Ceony’s throat choked with words. “Wh-What?
I
did that?”
“Mm-hm,” Mg. Thane hummed. “It helps when you can see an image, such as with picture books, but eventually you’ll be able to read novels and have
those
scenes play out for yourself, if you wish. I admit I’m impressed—I thought I’d have to demonstrate first. You seem familiar with the story already.”
Once again she flushed, both over the praise and over being called out for having read what, in her mind, was a childish thing. The ghostly images lasted only a moment longer before fading away, as all unread stories were wont to do.
Ceony shut the book and glanced to her new teacher. “It’s . . . amazing, but I admit it’s also superficial. Aesthetic.”
“But entertaining,” he combated. “Never dismiss the value of entertainment, Ceony. Good-quality entertainment is never free, and it’s something everyone wants.
“One more trick, then.” Mg. Thane pulled a square piece of pale gray paper from the table and began Folding it in his hands, without a board to press against. The Folds seemed relatively simple, but by the time he finished he held what looked like a strange sort of egg carton, one that could only hold four eggs and bore no lid.
He pulled a pen out from somewhere inside his coat and began writing on it. Ceony noted that he was left-handed.
“What is that?” she asked, setting
Pip’s Daring Escape
down on the cushion of the chair as she stood.
The corner of his mouth quirked upward. “A fortuity box,” he answered, flipping the contraption around and lifting its triangular flaps. Standing on her toes, Ceony peeked around his arm to see him scrawling symbols, one in each Folded triangle. She recognized the shapes as fortune symbols, the ones drawn on cards at fortune-tellers’ booths during carnivals.
“I’m no fortune-teller,” she said.
“You are now,” he replied, pinching the fortuity box in his fingers. He tilted it back and forth to show Ceony the placement. “Remember that you are much different now than you were an hour ago, Ceony. Before you merely
read
about magic; now you
have
it. Denying it won’t make you return to ordinary.”
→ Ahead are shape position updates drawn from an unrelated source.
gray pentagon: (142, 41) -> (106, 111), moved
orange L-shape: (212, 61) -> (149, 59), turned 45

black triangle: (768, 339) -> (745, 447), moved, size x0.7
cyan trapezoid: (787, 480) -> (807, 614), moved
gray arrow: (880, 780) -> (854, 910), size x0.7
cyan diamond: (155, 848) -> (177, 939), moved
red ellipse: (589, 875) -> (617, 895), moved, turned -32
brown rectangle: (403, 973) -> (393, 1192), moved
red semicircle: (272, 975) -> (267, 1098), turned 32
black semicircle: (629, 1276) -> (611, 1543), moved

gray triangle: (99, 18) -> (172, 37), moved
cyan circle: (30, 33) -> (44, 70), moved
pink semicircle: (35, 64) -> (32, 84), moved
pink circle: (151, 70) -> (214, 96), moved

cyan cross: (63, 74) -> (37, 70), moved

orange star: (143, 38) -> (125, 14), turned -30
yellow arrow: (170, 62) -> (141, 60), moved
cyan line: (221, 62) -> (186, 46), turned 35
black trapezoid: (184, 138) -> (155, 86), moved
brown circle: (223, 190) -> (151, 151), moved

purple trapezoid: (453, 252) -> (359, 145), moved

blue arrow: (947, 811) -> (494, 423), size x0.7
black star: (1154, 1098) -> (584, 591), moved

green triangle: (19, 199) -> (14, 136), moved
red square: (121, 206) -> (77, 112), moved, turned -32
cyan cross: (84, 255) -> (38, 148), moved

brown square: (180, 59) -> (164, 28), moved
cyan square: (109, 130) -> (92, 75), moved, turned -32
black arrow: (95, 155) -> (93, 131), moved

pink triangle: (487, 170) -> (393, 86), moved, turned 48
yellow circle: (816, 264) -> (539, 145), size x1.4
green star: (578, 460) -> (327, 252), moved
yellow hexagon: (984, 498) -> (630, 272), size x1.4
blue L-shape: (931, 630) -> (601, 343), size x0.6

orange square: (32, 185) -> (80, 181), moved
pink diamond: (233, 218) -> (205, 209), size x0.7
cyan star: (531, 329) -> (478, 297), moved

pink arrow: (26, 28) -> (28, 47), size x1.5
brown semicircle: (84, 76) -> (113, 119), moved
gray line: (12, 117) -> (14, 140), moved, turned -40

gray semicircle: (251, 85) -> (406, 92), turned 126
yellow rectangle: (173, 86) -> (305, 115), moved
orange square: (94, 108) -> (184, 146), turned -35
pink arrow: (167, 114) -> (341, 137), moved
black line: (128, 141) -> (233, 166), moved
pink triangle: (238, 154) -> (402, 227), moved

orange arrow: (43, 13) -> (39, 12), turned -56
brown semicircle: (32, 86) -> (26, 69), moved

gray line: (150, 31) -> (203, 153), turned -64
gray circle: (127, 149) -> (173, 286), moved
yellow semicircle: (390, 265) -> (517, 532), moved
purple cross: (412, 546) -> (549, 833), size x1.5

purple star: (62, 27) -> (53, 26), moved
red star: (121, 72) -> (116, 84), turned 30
Ceony nodded, wondering at that.
“Now,” he said, leaning back against the table. “Tell me your mother’s maiden name.”
Ceony knit and reknit her fingers, for telling Mg. Thane her mother’s maiden name could be a very bad thing, should he actually be mad. She had heard of a great many ancient curses that involved names during her studies, and she had been cautioned often about the power of names.
Mg. Thane lifted his eyes from the fortuity box. “You
can
trust me, Ceony. If you’re worried, be assured I could look up the information and more by requesting your permanent records from Praff.”
“How comforting,” she mumbled, but it tempted a smile from her. “It’s Philinger.”
Mg. Thane opened the fortuity box like a mouth, then split it the other way, moving it once for every letter in
Philinger
. It was a fairly common last name, so he got the spelling right. “Now, your date of birth.”
She told him, and again he swished the panels of the box back and forth.
“Pick a number.”
“Thirteen.”
“No higher than eight.”
She sighed. “Eight.”
Freeing one hand, Mg. Thane lifted a panel to reveal a symbol Ceony couldn’t see. He waited a moment, his eyes a little unfocused, before saying, “Interesting.”
“What?” Ceony asked, trying to spy around him, but he simply shifted the fortuity box from her line of sight.
“Bad luck to see your own fortune. What
are
they teaching new apprentices these days?” he asked with a click of his tongue, and Ceony could not tell if he jested, for his eyes were downcast to the box and therefore revealed none of their secrets. “It seems you have a bit of an adventure ahead of you.”